Before and After 9/11

People on this planet can seldom say what they were doing on the 6th, 7th or 8th of September 2011, at around 9 AM New York time. But millions can provide an account of where they were and what they were doing at that time on 9/11, when the terrorist attack was launched against the World Trade Center twin towers. For a long while, contemporary history will be structured into two large periods: the one before and the one after 9/11.

No one can say that the attack was the direct source of the current economic crisis or the deceptions that democracies are currently facing. But there is a connection between what happened then and the lack of enthusiasm we are seeing now. It is not difficult to browse through statistics and the press before 9/11 to discover that, back then, the Western world was advancing, the economy was flourishing, new technologies were held in high esteem and public debt was not an issue. In Europe, social-democrats were ruling many countries (or were part of government with the liberals), and the integration model proposed by the European Union was seen as a great historic achievement.

Nevertheless, 10 years later, America seems to be financially drained, the Euro Zone is at the end of its rope and economic forecasts are pessimistic almost everywhere. In Europe, the far right is gaining ground in the political landscape and in people’s minds, the integration policy for foreigners is considered to have failed in many countries (beginning with France) and Mrs. Angela Merkel is saying that multiculturalism is no longer working in Germany. Theories on the so-called inevitable civilization and culture clash are coming back with a vengeance; topics related to religion are approached more often than those related to civics and democracy. Had it not been for the revolutions in the Arab world at the beginning of this year, we could almost say that the decade that has elapsed since September 11, 2011, was one of regress on all levels.

For the U.S., this year serves as an adequate moment for taking stock of all errors made after 9/11. Accustomed to traditional conflicts, to classical wars, where opponents would fight more or less face to face, America sent hundreds of thousands of soldiers to Iraq and Afghanistan and thus actually doubled the losses it registered on September 11, 2001. Western strategists needed 10 years to understand that terrorism was a complex phenomenon that could not be fought against using the weapons of the Cold War or conventional strategies.

Worryingly enough, during the 20th century, wars have in fact evolved against civilian populations as well. WWI was a terrible massacre, but it is worth noting that 90 percent of the dead were soldiers in uniform: i.e. armies killed one another. WWII, a synonym for absolute horror, was not carried out only on military fronts, but also against civilians. 50 percent of the persons who died during this terrible conflagration were soldiers and 50 percent were civilians. It is strange how the wars invented by humankind have become completely and utterly absurd: Nowadays conflicts cause infinitely more casualties among civilians than the military. One might say that nowadays you are more likely to survive a war as part of a military than as a civilian. In Bosnia, Iraq, Somalia, Sudan, civilians were decimated first. The attack on 9/11 is one full of morbid symbols in this sense.
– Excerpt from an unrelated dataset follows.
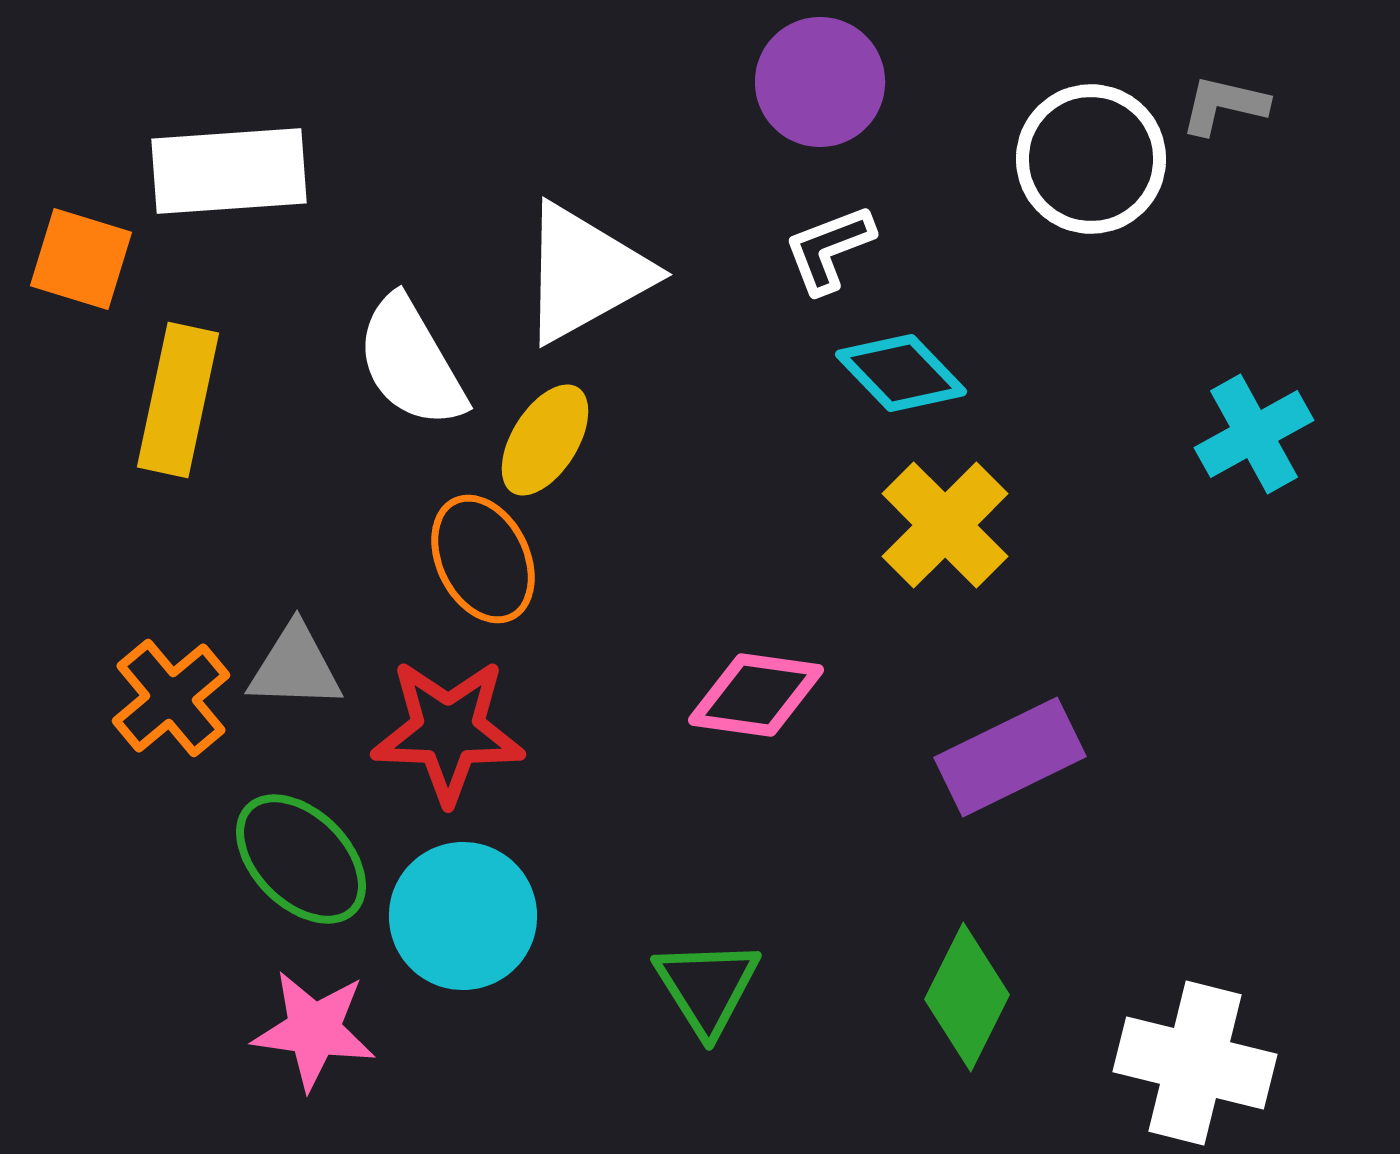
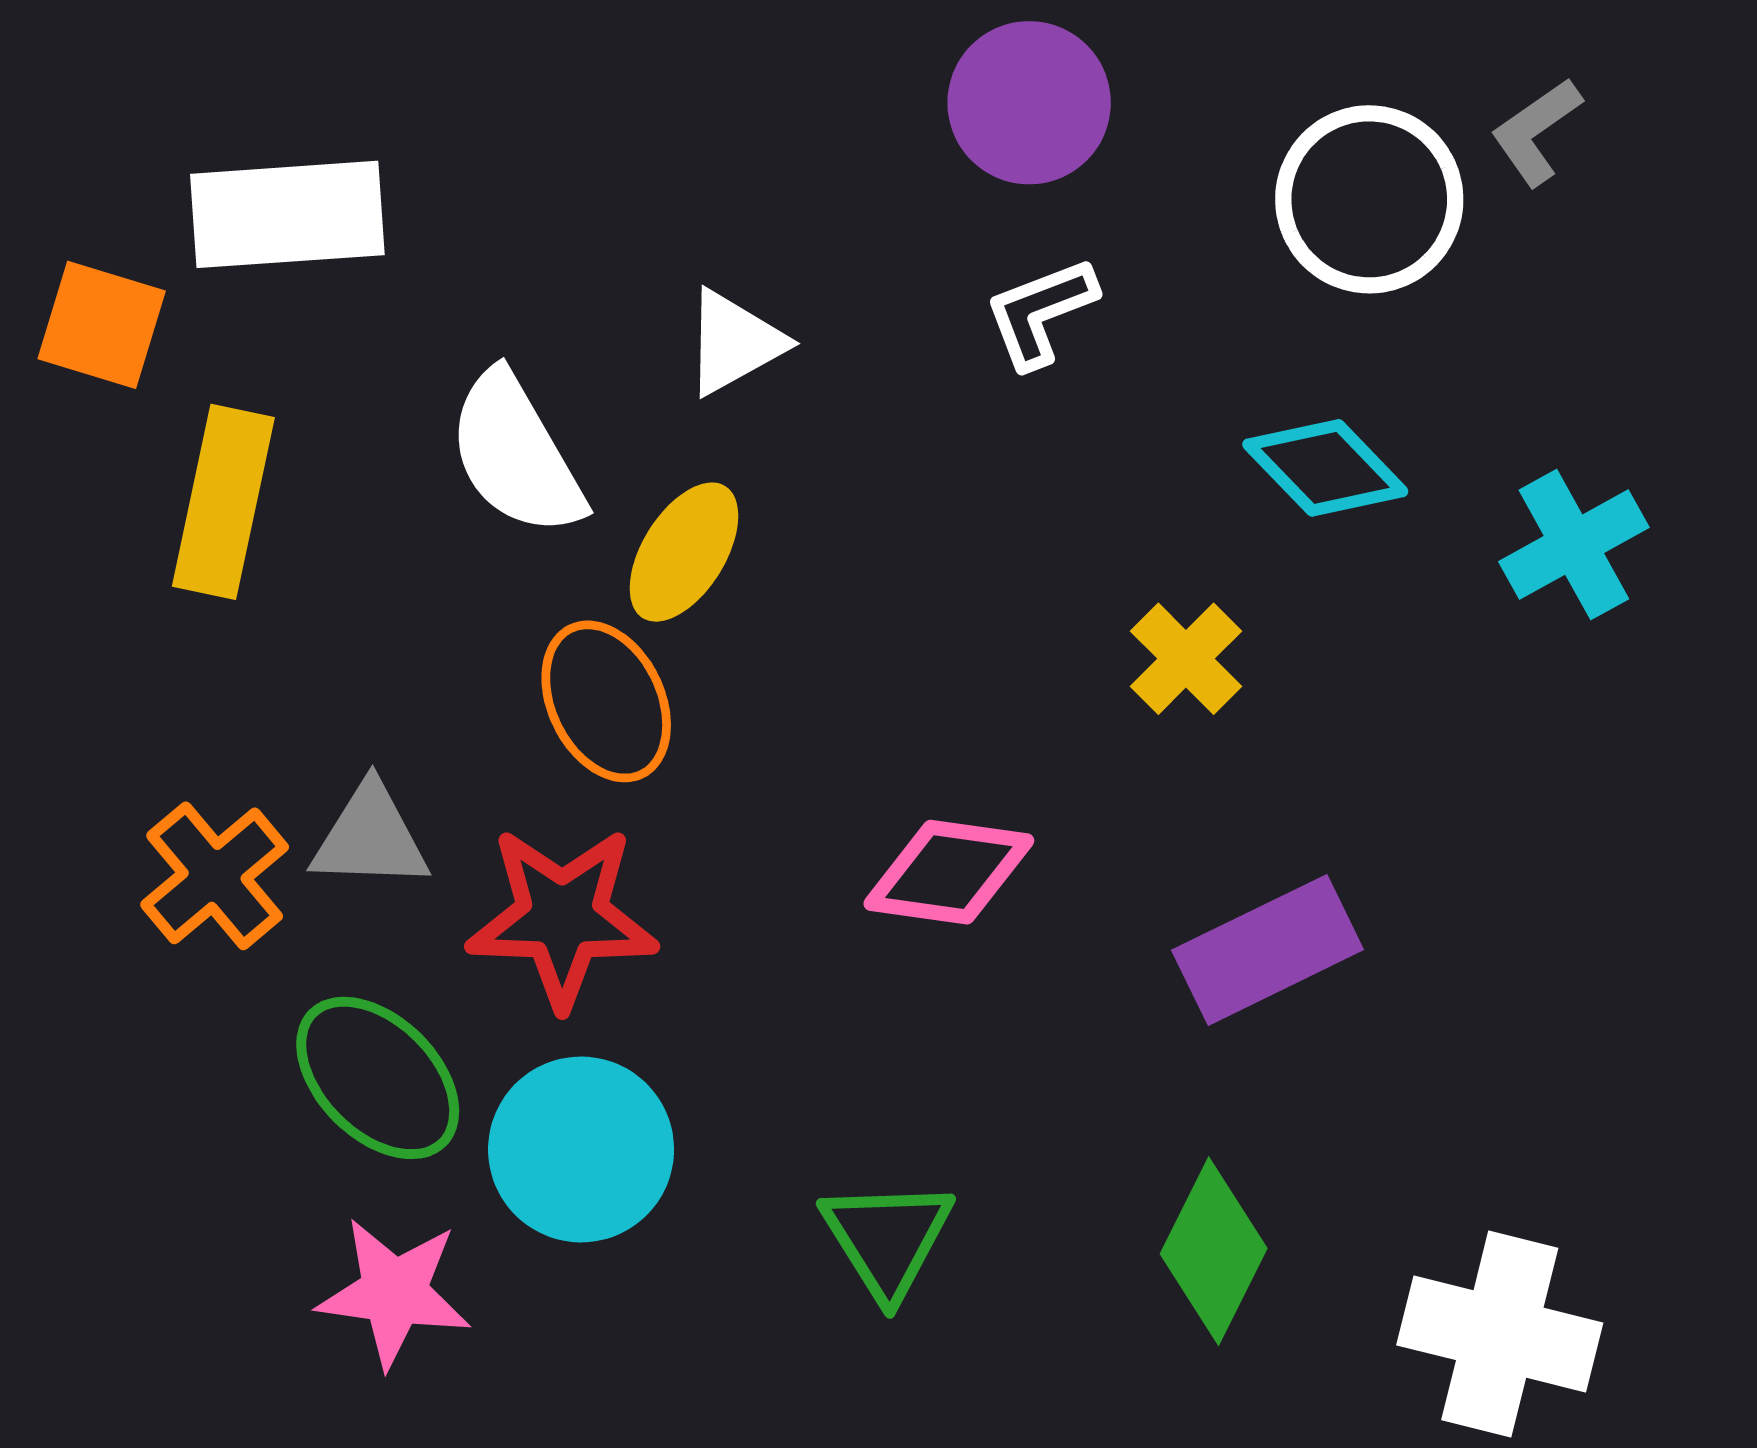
gray L-shape: (1224, 105) -> (1536, 132), turned -48
white triangle: (585, 273) -> (734, 342), size x0.6
cyan diamond: (901, 373) -> (1325, 468), moved
yellow cross: (945, 525) -> (1186, 659), size x0.7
The civilians taken hostage became human bombs on the hijacked airplanes, and almost all the people killed in the World Trade Center were civilians (the volunteer firefighters who died there cannot be placed in any other category).

The fact that the Americans killed bin Laden is, without doubt, a moral victory, but it does not change anything from a strategic point of view. Terrorism was not defeated, nor will it disappear as a threat, not as long as entire regions on this planet continue to live in a kind of obscure and regressive, freedom-destroying and fanatical Dark Age. A French essayist and columnist named Jacques Attali said at one point that nothing could be done on the planet without first creating a unique and unified education system. For as long as some children learn to read and write with the Quran as their only reference, while others have only the Bible, we will not be able to put a stop to war.

The hijackers on 9/11 were far from being illiterate; they were all, however, religious fanatics. Perhaps the UN or another institution drawing on humankind’s last reserves of reason should create this common school of the globe. Maybe then members of the human race will no longer butcher one another when they become teenagers or adults if they learn the same things when they are small children. Besides having the same knowledge base, the only other necessity would be the procurement of the same decent living conditions.